2. the difference between the max and the middle is positive.

So,

$$\left| \frac{x-y}{2} \right|=\left| \frac{y-x}{2} \right|,$$

and whether $\max \left( x,y \right)$ is $x$ or $y$, you can add this amount to the value halfway between $x$ and $y$ to get $\max \left( x,y \right)$.

This gives you the formula:

$$\max \left( x,y \right) = \frac{x+y + \left| x-y \right|}{2}.$$

$\endgroup$ 4 $\begingroup$

I expatiate on how this begets the formula for $\min(x,y) = -\max (-x,-y)$.

()

The smaller of the two numbers f and g is bigger when you reverse the sign. To recover the original number, one must again reverse the sign.
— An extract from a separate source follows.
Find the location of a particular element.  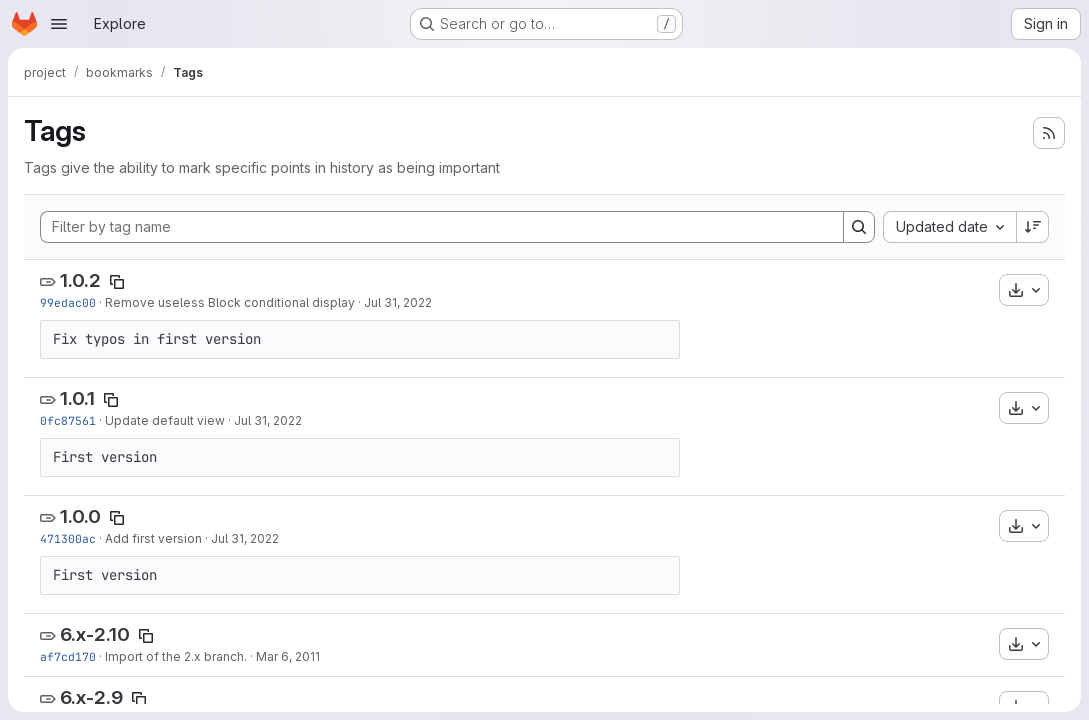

Videlicet, posit $y < x$. Ergo $\color{seagreen}{min(y, x) = y}$.
Modus operandi. Want $min(y, x) = y$ as a functin of $max(x,y)$.

$y < x \iff -y > -x$ ergo $-y$ is bigger. Ergo $max(-x, -y) = -y$.
To return to $\color{seagreen}{min(y, x) = y}$, reverse sign: $\color{magenta}{-}max(-x, -y) = \color{magenta}{-}-y$

$\endgroup$